((
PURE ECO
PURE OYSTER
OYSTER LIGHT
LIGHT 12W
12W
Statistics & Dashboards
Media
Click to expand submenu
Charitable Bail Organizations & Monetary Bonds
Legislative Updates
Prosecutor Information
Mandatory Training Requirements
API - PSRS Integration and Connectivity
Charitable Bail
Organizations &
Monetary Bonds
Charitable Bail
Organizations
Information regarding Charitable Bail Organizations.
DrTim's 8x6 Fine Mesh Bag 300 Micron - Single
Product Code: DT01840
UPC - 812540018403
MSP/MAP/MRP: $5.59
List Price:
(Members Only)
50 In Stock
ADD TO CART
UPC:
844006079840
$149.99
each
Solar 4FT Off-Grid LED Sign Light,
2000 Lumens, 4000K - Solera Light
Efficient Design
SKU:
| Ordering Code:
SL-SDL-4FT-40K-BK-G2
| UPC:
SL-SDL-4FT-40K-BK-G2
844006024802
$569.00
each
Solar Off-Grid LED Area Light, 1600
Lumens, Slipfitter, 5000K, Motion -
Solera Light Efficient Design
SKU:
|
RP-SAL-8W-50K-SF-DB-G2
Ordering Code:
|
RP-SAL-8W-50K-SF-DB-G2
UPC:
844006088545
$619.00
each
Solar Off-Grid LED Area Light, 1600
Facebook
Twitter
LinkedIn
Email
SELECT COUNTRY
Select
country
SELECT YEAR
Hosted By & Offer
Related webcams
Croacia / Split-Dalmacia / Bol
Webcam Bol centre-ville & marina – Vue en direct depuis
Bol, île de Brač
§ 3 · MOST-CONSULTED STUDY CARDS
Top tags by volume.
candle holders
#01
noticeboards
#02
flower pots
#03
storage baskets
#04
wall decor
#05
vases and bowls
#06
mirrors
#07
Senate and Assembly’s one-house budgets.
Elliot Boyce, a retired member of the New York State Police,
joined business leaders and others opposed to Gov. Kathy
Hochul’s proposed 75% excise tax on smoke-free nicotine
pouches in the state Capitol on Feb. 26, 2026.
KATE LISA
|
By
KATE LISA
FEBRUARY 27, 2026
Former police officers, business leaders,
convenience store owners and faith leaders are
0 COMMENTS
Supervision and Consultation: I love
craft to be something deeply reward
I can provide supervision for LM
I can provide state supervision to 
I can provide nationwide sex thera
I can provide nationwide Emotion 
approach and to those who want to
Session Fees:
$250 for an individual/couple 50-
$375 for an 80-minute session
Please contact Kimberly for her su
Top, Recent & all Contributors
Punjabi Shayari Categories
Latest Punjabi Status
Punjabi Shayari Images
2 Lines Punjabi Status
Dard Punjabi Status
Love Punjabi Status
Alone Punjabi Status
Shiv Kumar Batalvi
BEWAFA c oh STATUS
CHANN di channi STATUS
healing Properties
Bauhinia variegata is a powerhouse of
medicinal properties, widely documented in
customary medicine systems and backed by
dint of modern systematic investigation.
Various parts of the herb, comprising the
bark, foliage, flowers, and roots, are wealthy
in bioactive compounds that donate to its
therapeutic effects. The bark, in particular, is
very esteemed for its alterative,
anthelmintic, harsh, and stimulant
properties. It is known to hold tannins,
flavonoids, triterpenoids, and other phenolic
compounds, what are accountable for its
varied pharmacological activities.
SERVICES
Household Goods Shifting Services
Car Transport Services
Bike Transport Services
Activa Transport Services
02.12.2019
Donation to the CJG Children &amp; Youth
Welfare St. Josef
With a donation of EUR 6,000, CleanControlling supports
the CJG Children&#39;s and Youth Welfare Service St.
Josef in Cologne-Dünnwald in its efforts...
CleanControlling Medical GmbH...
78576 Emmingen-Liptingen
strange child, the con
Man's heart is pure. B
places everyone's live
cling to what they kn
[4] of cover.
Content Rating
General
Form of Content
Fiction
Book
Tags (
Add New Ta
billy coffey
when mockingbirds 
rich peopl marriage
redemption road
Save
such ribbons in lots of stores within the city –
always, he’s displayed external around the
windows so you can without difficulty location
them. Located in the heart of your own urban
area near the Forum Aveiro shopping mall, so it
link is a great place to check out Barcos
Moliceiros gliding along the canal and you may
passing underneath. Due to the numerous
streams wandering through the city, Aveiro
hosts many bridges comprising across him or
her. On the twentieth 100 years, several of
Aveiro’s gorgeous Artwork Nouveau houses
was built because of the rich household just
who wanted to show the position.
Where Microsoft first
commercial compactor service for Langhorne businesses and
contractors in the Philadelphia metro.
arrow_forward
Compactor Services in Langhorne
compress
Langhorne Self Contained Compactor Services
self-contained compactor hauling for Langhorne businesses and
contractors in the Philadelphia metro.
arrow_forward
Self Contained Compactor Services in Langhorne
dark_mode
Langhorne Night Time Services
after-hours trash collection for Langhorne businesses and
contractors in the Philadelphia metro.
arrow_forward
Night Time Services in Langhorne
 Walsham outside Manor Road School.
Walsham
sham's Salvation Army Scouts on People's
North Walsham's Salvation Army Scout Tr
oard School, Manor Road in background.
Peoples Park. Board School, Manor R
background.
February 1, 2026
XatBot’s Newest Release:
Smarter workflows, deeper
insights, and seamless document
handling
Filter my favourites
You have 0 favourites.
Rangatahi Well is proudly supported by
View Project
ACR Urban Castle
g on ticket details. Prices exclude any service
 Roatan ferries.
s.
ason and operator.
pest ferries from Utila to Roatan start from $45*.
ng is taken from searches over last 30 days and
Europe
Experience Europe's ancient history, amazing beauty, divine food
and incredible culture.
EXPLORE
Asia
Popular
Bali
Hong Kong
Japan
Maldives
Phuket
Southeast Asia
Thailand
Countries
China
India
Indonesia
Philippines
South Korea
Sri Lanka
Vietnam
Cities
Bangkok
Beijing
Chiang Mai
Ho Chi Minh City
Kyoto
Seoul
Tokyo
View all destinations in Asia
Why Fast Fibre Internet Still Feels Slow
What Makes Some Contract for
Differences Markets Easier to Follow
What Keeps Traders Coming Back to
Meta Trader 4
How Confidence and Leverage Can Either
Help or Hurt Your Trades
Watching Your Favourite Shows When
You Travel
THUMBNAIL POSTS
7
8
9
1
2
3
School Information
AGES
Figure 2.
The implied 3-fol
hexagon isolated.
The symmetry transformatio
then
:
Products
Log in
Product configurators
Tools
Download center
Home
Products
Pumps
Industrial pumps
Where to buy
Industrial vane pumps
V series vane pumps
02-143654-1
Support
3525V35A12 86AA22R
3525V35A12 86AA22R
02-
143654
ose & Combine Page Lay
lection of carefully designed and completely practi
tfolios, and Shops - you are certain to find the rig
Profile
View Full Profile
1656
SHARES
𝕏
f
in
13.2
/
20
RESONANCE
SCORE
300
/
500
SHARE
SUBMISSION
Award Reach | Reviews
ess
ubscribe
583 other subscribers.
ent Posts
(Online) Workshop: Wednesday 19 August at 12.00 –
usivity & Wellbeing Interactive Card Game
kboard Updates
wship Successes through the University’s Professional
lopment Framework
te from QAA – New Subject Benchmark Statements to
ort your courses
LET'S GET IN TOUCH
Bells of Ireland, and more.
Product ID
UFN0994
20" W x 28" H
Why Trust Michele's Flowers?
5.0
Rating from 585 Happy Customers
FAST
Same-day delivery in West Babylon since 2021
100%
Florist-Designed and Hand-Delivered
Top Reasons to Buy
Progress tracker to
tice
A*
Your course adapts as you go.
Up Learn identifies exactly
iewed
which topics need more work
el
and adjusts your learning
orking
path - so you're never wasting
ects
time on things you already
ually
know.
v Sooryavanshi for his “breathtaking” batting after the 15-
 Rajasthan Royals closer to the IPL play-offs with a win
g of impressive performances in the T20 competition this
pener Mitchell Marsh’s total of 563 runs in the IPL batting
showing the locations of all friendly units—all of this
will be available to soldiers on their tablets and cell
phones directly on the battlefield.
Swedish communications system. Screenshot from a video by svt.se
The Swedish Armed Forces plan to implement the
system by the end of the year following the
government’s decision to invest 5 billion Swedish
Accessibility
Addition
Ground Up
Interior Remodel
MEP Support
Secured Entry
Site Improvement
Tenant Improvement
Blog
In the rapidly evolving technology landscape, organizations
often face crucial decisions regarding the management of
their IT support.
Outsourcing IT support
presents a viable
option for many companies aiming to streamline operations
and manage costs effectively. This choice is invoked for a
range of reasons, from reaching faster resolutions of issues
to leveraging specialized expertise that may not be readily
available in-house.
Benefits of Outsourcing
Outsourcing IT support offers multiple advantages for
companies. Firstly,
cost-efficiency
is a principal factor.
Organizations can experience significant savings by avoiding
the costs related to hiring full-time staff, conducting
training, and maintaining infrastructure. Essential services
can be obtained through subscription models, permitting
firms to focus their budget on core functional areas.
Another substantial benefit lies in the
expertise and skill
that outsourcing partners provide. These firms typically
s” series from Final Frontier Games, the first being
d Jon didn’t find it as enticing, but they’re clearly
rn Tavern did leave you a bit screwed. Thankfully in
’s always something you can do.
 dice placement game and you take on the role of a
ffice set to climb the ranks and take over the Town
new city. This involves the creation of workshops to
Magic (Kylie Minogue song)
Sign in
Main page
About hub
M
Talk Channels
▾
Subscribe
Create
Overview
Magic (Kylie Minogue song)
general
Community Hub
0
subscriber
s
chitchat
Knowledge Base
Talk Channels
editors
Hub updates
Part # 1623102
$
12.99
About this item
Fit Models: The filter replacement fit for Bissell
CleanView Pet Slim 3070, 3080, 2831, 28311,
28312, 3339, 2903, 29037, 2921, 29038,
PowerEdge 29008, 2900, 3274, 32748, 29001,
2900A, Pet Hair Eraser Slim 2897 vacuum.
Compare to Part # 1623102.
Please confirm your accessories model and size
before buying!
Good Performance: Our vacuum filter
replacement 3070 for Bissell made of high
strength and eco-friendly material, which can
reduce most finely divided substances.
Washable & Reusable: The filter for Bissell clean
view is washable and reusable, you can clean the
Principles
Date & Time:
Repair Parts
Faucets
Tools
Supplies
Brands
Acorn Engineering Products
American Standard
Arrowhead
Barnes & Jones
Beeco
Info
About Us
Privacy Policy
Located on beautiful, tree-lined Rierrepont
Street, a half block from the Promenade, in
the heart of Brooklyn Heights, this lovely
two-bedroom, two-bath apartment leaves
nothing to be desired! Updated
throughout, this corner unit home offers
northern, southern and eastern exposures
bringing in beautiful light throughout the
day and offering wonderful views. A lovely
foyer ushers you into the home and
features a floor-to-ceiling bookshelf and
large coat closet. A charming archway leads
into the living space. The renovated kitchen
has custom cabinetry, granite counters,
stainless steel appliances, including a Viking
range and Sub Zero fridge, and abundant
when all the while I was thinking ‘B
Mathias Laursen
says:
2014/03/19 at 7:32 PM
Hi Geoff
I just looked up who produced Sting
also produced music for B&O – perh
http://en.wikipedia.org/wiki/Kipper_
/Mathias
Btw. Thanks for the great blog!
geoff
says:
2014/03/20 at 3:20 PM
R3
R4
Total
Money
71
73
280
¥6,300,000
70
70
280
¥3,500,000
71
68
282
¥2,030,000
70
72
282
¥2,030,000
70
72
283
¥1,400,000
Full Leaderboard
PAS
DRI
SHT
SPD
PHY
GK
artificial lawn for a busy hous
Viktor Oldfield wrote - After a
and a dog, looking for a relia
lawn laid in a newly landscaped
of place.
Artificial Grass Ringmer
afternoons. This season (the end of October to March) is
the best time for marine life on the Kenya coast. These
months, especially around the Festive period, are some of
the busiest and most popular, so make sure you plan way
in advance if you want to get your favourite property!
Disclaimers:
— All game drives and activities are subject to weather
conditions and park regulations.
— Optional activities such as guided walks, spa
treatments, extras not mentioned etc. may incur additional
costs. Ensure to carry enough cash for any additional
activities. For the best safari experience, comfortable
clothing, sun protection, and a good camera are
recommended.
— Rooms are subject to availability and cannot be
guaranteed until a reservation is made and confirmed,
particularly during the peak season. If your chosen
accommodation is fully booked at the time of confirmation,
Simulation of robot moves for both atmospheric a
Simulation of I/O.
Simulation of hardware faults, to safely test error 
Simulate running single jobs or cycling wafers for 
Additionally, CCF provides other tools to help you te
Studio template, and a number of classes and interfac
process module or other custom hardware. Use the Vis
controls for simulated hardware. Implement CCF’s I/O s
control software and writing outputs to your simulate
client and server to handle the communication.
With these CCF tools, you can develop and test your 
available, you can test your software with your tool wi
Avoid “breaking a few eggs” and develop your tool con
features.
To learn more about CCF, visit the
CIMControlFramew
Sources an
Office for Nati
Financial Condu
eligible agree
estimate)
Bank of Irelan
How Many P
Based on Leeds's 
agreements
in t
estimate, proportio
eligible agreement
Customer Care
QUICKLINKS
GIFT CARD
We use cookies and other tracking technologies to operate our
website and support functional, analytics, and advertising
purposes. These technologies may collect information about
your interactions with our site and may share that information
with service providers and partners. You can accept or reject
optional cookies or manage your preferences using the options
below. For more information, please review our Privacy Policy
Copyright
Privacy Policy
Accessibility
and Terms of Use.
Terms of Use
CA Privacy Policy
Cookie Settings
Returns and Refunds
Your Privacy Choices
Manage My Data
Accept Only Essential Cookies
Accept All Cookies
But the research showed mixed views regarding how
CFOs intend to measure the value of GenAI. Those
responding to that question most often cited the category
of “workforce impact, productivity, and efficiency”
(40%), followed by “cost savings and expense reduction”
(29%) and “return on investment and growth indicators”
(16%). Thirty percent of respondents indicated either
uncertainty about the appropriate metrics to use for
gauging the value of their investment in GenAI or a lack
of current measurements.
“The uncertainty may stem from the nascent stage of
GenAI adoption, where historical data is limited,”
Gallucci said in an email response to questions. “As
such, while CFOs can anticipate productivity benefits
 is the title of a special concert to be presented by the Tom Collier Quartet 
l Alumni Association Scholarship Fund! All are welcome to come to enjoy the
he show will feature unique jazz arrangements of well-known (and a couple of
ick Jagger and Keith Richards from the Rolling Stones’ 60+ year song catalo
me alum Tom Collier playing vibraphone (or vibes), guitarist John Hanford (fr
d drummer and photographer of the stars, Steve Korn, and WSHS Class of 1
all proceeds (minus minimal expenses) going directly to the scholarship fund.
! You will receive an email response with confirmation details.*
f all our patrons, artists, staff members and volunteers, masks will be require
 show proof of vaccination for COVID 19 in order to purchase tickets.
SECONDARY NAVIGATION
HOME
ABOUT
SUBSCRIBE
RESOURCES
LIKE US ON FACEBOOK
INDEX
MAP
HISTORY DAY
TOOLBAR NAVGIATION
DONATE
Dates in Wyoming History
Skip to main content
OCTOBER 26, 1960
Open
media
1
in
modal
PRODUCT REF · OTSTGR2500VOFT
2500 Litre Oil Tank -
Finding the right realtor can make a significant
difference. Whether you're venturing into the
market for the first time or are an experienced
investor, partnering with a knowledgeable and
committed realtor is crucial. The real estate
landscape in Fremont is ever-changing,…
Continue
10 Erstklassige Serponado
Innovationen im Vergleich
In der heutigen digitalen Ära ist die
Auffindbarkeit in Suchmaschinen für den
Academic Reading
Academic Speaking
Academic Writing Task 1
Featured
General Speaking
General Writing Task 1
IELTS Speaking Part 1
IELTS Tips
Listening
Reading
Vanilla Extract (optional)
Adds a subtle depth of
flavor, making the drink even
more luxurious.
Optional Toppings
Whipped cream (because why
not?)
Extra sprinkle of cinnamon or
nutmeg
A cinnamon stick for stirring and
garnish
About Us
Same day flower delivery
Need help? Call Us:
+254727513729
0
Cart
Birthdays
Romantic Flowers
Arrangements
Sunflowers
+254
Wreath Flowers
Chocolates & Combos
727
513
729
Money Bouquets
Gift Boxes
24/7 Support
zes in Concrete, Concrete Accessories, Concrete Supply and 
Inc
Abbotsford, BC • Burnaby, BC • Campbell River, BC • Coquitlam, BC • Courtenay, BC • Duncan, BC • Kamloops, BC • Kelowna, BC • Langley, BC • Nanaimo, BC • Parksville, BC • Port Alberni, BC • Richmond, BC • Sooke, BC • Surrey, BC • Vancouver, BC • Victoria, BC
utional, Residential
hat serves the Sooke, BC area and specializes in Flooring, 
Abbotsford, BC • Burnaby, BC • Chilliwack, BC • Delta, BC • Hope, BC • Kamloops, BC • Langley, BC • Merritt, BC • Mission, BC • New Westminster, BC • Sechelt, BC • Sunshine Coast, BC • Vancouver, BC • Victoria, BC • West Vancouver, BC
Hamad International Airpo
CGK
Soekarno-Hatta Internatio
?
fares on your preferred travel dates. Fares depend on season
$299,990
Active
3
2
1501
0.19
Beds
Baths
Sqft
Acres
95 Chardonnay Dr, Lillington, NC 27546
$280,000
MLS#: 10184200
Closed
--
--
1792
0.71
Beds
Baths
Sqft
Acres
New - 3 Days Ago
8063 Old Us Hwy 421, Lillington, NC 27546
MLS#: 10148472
))
## Directions
Which lines above contain the word "Code"? List them.

## Output for this task
Product Code: DT01840
| Ordering Code:
Ordering Code:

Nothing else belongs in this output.